Our philosophy centers on performing code analysis at lower representations such as bytecode, instructions, or intermediate representations (IR) to achieve greater accuracy, rather than working with the AST or source-like layers.
This approach is especially relevant for PHP because, like any other language, PHP has its own syntax rules. AST-based analysis often requires in-depth knowledge of the language, so we instead transform the code into a universal, Pythonic model to simplify the process.
Additionally, many enterprise-grade PHP applications employ source code encoding mechanisms. In some cases, the original source code cannot be recovered after encoding. However, the crucial insight is that regardless of the encoding method, the code ultimately gets compiled to bytecode at runtime. This is the layer we target for extraction and transformation into a more accessible and uniform representation.

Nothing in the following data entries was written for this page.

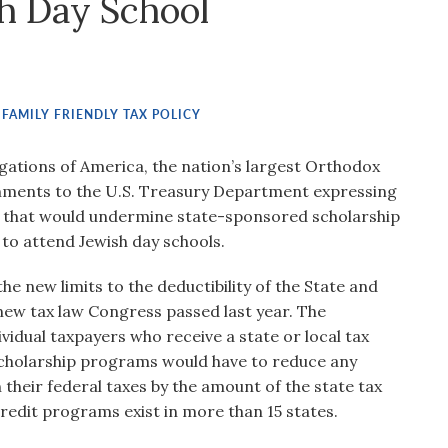
sh Day School
,
FAMILY FRIENDLY TAX POLICY
ations of America, the nation’s largest Orthodox
mments to the U.S. Treasury Department expressing
 that would undermine state-sponsored scholarship
to attend Jewish day schools.
e new limits to the deductibility of the State and
new tax law Congress passed last year. The
idual taxpayers who receive a state or local tax
scholarship programs would have to reduce any
 their federal taxes by the amount of the state tax
redit programs exist in more than 15 states.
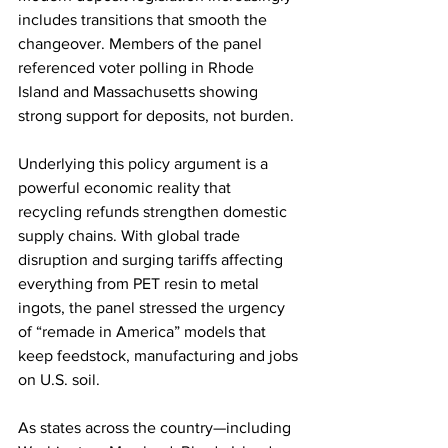
includes transitions that smooth the 
change­over. Members of the panel 
referenced voter polling in Rhode 
Island and Massachusetts showing 
strong support for deposits, not burden.
Underlying this policy argument is a 
powerful economic reality that 
recycling refunds strengthen domestic 
supply chains. With global trade 
disruption and surging tariffs affecting 
everything from PET resin to metal 
ingots, the panel stressed the urgency 
of “remade in America” models that 
keep feedstock, manufacturing and jobs 
on U.S. soil. 
As states across the country—including 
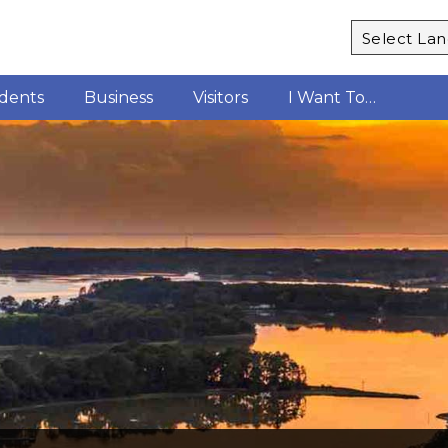
Powered b
idents
Business
Visitors
I Want To…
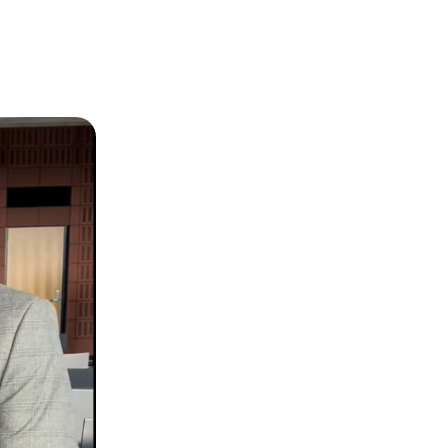
2024 LIBRARY CHAMPIONS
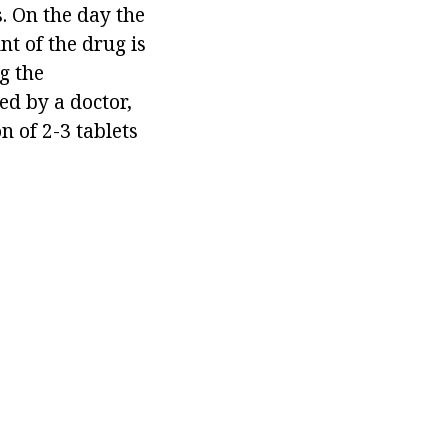
s. On the day the
t of the drug is
ng the
ed by a doctor,
n of 2-3 tablets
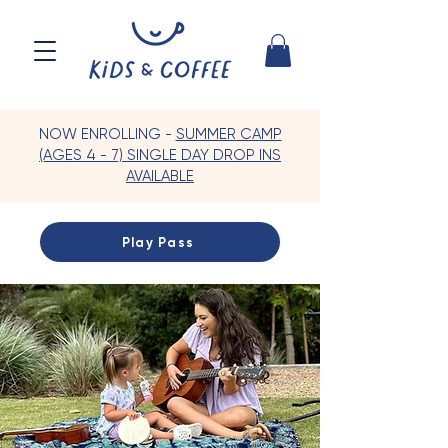
NOW ENROLLING -
SUMMER CAMP
(AGES 4 - 7) SINGLE DAY DROP INS
AVAILABLE
Play Pass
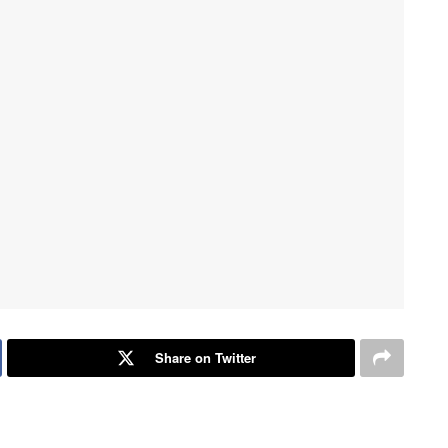
Share on Twitter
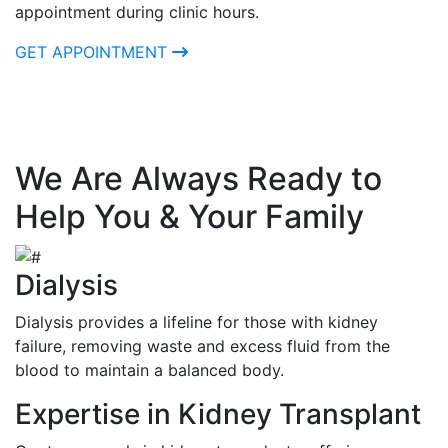
appointment during clinic hours.
GET APPOINTMENT
We Are Always Ready to
Help You & Your Family
Dialysis
Dialysis provides a lifeline for those with kidney
failure, removing waste and excess fluid from the
blood to maintain a balanced body.
Expertise in Kidney Transplant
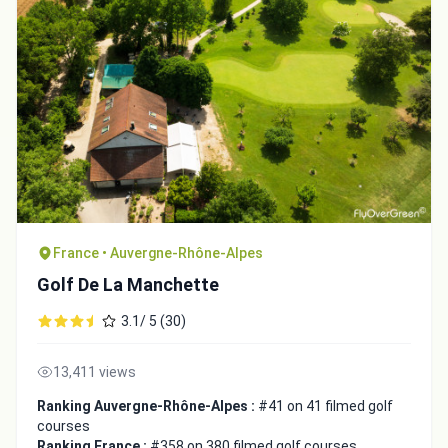
France • Auvergne-Rhône-Alpes
Golf De La Manchette
3.1/ 5 (30)
13,411 views
Ranking Auvergne-Rhône-Alpes :
#41 on 41 filmed golf
courses
Ranking France :
#358 on 380 filmed golf courses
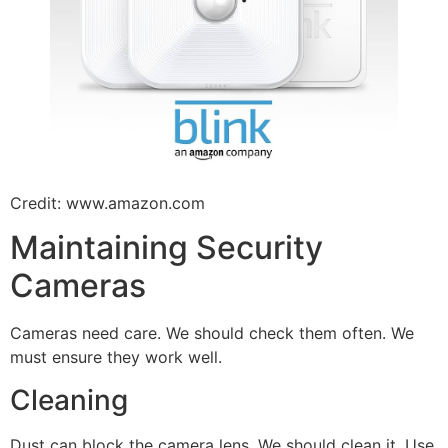
Credit: www.amazon.com
Maintaining Security
Cameras
Cameras need care. We should check them often. We
must ensure they work well.
Cleaning
Dust can block the camera lens. We should clean it. Use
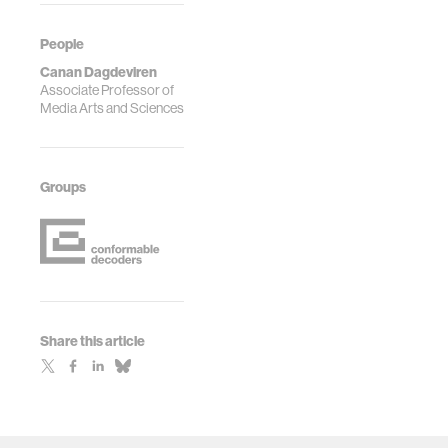
People
Canan Dagdeviren
Associate Professor of
Media Arts and Sciences
Groups
Share this article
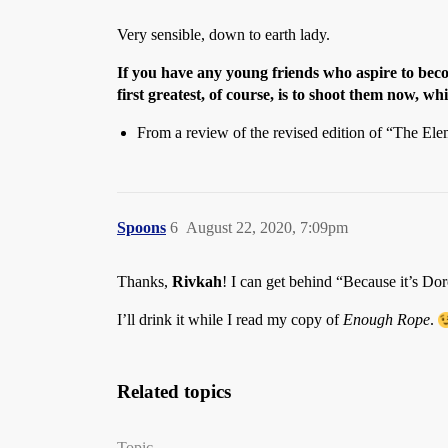
Very sensible, down to earth lady.
If you have any young friends who aspire to beco
first greatest, of course, is to shoot them now, wh
From a review of the revised edition of “The Ele
Spoons
6
August 22, 2020, 7:09pm
Thanks,
Rivkah
! I can get behind “Because it’s Doro
I’ll drink it while I read my copy of
Enough Rope
.
Related topics
Topic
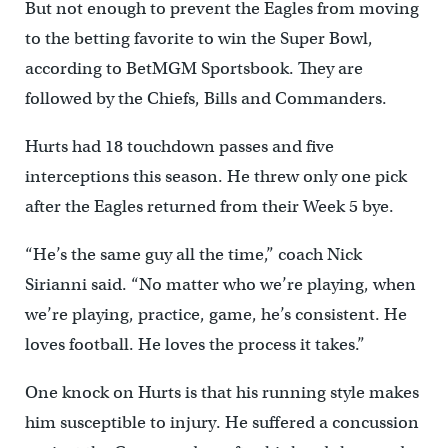
But not enough to prevent the Eagles from moving
to the betting favorite to win the Super Bowl,
according to BetMGM Sportsbook. They are
followed by the Chiefs, Bills and Commanders.
Hurts had 18 touchdown passes and five
interceptions this season. He threw only one pick
after the Eagles returned from their Week 5 bye.
“He’s the same guy all the time,” coach Nick
Sirianni said. “No matter who we’re playing, when
we’re playing, practice, game, he’s consistent. He
loves football. He loves the process it takes.”
One knock on Hurts is that his running style makes
him susceptible to injury. He suffered a concussion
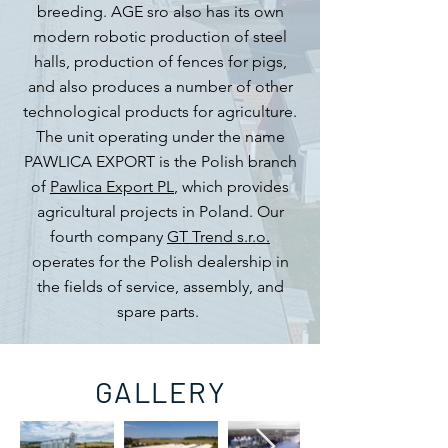
breeding. AGE sro also has its own
modern robotic production of steel
halls, production of fences for pigs,
and also produces a number of other
technological products for agriculture.
The unit operating under the name
PAWLICA EXPORT is the Polish branch
of
Pawlica Export PL
, which provides
agricultural projects in Poland. Our
fourth company
GT Trend s.r.o.
operates for the Polish dealership in
the fields of service, assembly, and
spare parts.
GALLERY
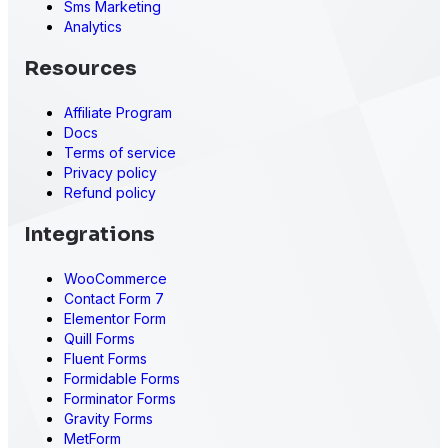
Sms Marketing
Analytics
Resources
Affiliate Program
Docs
Terms of service
Privacy policy
Refund policy
Integrations
WooCommerce
Contact Form 7
Elementor Form
Quill Forms
Fluent Forms
Formidable Forms
Forminator Forms
Gravity Forms
MetForm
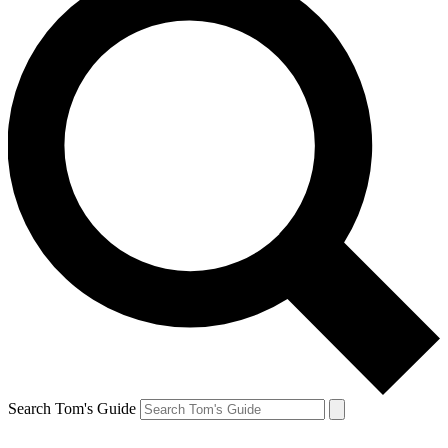
Search Tom's Guide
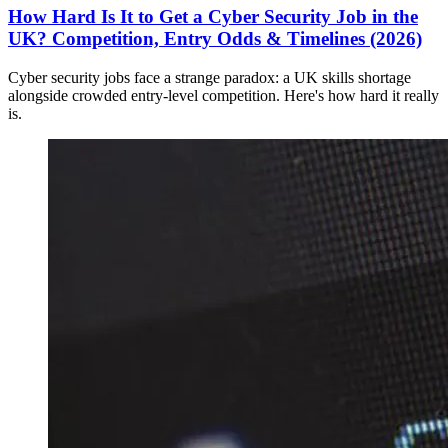
How Hard Is It to Get a Cyber Security Job in the
UK? Competition, Entry Odds & Timelines (2026)
Cyber security jobs face a strange paradox: a UK skills shortage
alongside crowded entry-level competition. Here's how hard it really
is.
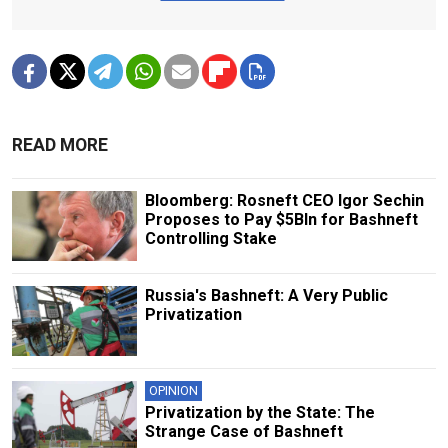
READ MORE
Bloomberg: Rosneft CEO Igor Sechin
Proposes to Pay $5Bln for Bashneft
Controlling Stake
Russia's Bashneft: A Very Public
Privatization
OPINION
Privatization by the State: The
Strange Case of Bashneft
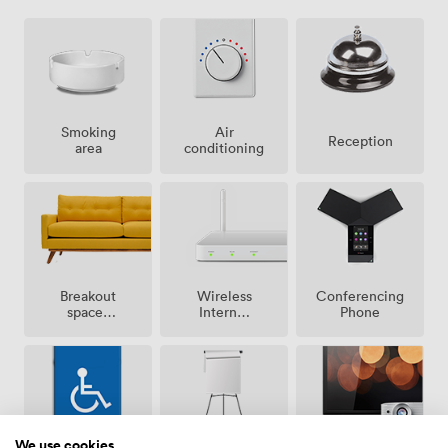
Smoking
Air
Reception
area
conditioning
Breakout
Wireless
Conferencing
spaces
Internet
Phone
(shared)
Access
We use cookies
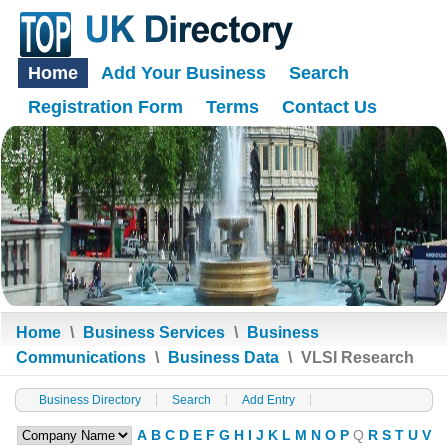
Home
Add Your Business
Search
Registration Form
Terms
Contact Us
Home
\
Business Services
\
Business
Communications
\
Business Data
\
VLSI Research
Business Directory
Search
Add Entry
A
B
C
D
E
F
G
H
I
J
K
L
M
N
O
P
Q
R
S
T
U
V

In the following sections, we will explore how to analyze several PHP functionalities.
1. Hello World in PHP
First, let’s understand how a simple Hello World program is translated into Zend Bytecode, and how we can interpret it using Python.
<!DOCTYPE html>
<html>
<body>
<h1>My PHP Website</h1>
<?php
echo "Hello World!";
?>
</body>
</html>
When you disassembled this using phpdbg and inspect the Zend Bytecode Instructions, it appears as:
$ src/v8.3.6/source/php-src-8.3.6/sapi/phpdbg/phpdbg -p* /extractor/abc.php
$_main:
; (lines=4, args=0, vars=0, tmps=0)
; /extractor/abc.php:1-10
L0001 0000 ECHO string("<!DOCTYPE html>
<html>
<body>
<h1>My PHP Website</h1>
")
L0006 0001 ECHO string("Hello World!")
L0008 0002 ECHO string("</body>
</html>
")
L0010 0003 RETURN int(1)
Using Eptalight’s Lifter, the PHP bytecode instructions are lifted into a SOPHIA-IR, where call sites, functions, classes, control flow graphs (CFG), and variables are extracted and made easily accessible in a Pythonic way.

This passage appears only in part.